Prester Josh, perhaps this is the opinion of many Orthodox theologians. However, this is not a defined doctrine in the Orthodox church as it is in the Catholic Church.

PresterJosh said...

Kacie: That was my point. The Catholic Church's dogma is more inclusive (of Protestants and other Christians) than the Orthodox Church's dogma.

PresterJosh said...

Kacie, I thought you might like this post by Fr. Stephen (an Eastern Orthodox priest) on the problem of church. It has a little section addressing the "exclusivity" of Orthodox and Catholic claims as well.

DebD said...

Hi Kacie,

You have written a wonderfully long and thoughtful post. Much to ponder and chew on here.

I think to understand Hesychesm one should look at Gregory of Palamas and the issues he tackled. You may find some interesting connections between Western scholastic emphasiis and those that fought against hesychesm. At least that was one thing that jumped out at me. Anyway, I am not the most informed person to discuss that particular issue.

I would also highly recommend Fr. STephen Freeman's blog - he is a wonderful writer. I would also recommend the Orthodox inquirere's forum at yahoo groups. They have many knowledgeable clergy and laymen there to answer questions.

I fear that words like "true church" become muddles together with salvation to many people and I'm hesitant to use them. I prefer a description that Met. KALLISTOS (Ware) used himself - he considers the Orthodox Church to have "the fullness of the faith". This does not mean that we have the truth and everyone else is false and therefore, lost. Most Orthodox churches in America do not re-baptize if one was baptized in the Trinity. You do need to be a member of the Orthodox church to partake of the mysteries of the church (usually called sacraments in the West): confession, communion, Orthodox marriage, Holy unction, etc.

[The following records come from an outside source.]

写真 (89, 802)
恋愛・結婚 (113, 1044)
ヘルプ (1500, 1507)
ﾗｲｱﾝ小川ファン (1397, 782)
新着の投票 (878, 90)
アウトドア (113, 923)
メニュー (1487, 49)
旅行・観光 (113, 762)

But, we do not believe that only Orthodox christians are saved. In fact, we are discouraged, and even forbidden, to judge another person's salvation. That is between them and God.

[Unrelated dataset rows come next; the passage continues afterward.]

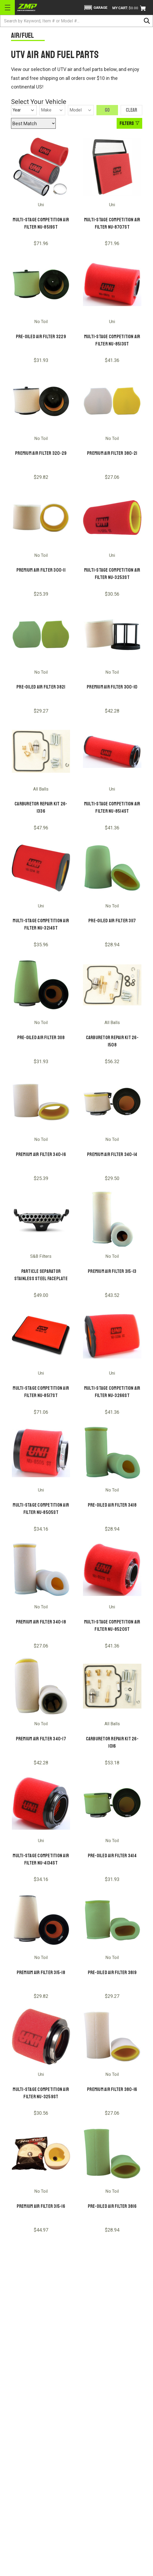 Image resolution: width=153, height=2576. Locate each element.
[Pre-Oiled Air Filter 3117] (112, 868)
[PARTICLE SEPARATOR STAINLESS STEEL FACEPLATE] (41, 1218)
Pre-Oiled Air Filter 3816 (112, 2206)
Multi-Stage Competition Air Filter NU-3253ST (112, 573)
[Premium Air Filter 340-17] (41, 1686)
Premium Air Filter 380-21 (112, 453)
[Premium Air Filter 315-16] (41, 2153)
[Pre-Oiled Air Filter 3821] (41, 634)
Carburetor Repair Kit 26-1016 (112, 1742)
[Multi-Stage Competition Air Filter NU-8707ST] (112, 167)
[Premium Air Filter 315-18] (41, 1919)
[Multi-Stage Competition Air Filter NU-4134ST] (41, 1803)
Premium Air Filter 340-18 (41, 1622)
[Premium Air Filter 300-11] (41, 517)
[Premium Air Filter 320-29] (41, 400)
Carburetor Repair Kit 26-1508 (112, 1041)
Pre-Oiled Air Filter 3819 (112, 1972)
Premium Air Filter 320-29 (41, 453)
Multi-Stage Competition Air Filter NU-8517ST (41, 1391)
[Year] (24, 110)
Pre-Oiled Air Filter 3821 (40, 687)
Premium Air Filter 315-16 (41, 2206)
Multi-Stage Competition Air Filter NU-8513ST (112, 340)
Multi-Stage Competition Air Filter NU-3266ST (112, 1391)
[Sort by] (33, 123)
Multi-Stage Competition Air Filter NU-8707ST (112, 223)
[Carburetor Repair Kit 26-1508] (112, 985)
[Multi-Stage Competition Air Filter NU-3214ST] (41, 868)
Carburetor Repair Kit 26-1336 (41, 807)
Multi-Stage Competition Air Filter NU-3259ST (41, 2093)
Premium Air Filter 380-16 (112, 2089)
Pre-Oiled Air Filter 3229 (41, 337)
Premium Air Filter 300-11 (40, 570)
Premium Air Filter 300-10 (112, 687)
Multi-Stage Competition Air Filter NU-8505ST (41, 1508)
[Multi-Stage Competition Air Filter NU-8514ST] (112, 751)
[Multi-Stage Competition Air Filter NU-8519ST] (41, 167)
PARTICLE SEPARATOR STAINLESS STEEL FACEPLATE (41, 1275)
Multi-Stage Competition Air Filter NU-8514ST (112, 807)
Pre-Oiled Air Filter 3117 (112, 921)
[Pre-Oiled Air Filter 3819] (112, 1919)
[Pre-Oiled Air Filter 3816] (112, 2153)
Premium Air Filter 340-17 (41, 1739)
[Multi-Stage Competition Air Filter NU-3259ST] (41, 2036)
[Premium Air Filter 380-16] (112, 2036)
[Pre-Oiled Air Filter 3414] (112, 1803)
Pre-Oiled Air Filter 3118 (41, 1037)
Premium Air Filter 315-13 (112, 1271)
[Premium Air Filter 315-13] (112, 1218)
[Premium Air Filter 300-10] (112, 634)
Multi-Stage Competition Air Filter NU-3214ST (41, 924)
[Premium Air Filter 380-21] (112, 400)
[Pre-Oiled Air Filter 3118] (41, 985)
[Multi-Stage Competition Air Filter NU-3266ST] (112, 1335)
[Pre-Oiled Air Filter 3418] (112, 1452)
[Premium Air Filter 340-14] (112, 1102)
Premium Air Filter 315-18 (41, 1972)
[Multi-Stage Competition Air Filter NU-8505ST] (41, 1452)
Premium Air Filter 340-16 (41, 1154)
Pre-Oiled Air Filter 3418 (112, 1505)
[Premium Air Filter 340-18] (41, 1569)
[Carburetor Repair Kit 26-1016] (112, 1686)
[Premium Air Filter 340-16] (41, 1102)
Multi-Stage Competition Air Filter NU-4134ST (41, 1859)
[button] (95, 7)
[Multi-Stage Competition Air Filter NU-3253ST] (112, 517)
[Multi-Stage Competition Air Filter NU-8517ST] (41, 1335)
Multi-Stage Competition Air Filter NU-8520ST (112, 1625)
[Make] (52, 110)
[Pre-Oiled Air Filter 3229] (41, 284)
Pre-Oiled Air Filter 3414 (112, 1856)
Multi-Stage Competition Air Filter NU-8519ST (41, 223)
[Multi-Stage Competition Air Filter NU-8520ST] (112, 1569)
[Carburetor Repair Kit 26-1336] (41, 751)
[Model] (81, 110)
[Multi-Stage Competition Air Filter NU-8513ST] (112, 284)
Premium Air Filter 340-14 (112, 1154) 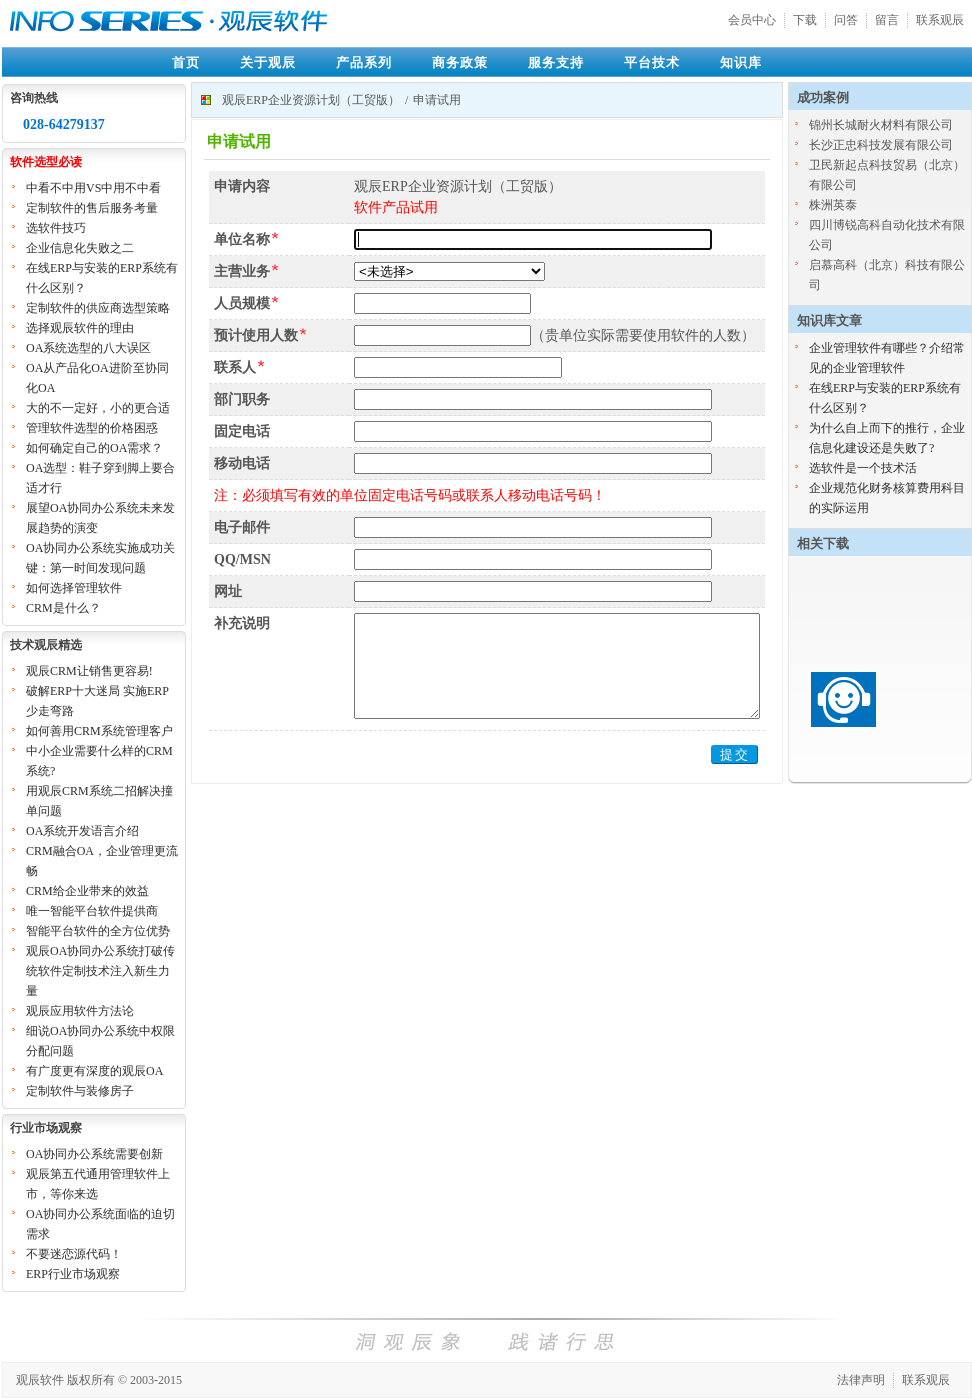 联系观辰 (940, 20)
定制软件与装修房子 (80, 1091)
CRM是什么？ (63, 608)
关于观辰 (268, 62)
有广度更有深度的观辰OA (94, 1071)
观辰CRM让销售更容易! (89, 671)
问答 (846, 20)
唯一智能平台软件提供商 (92, 911)
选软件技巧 (56, 228)
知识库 (741, 62)
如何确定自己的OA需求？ (94, 448)
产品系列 (364, 62)
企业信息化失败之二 (80, 248)
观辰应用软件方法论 (80, 1011)
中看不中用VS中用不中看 (93, 188)
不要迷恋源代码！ (74, 1254)
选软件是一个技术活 (863, 468)
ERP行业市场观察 (73, 1274)
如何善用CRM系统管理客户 (99, 731)
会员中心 (752, 20)
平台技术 (652, 62)
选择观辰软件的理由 (80, 328)
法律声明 (861, 1380)
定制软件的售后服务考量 (92, 208)
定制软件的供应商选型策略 (98, 308)
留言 (887, 20)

The ethnic ghetto can be, and is, a problem in some parishes in America. Usually those with long history and strong ties to their nationality have the most issues. I belong to the Orthodox Church in America, which has its roots in Russia but is quite diverse. We have a lot of converts as well as cradle Orthodox from many different jurisdictions. With other jurisdictions (Antiochians, ROCOR, Greek) it depends on the parish. Some are wonderfully welcoming and have all/most services in English. They also have a nice mix of cradle and converts.... others are not so well integrated. They look at the parish as a ministry to their nationality and those of us who are not those can feel like outsiders.

I hope I have been helpful.

Kacie said...

DebD, having your perspective is invaluable - thanks! I have been browsing the Orthodox Church in America's website and reading several articles listed there... it's a great website!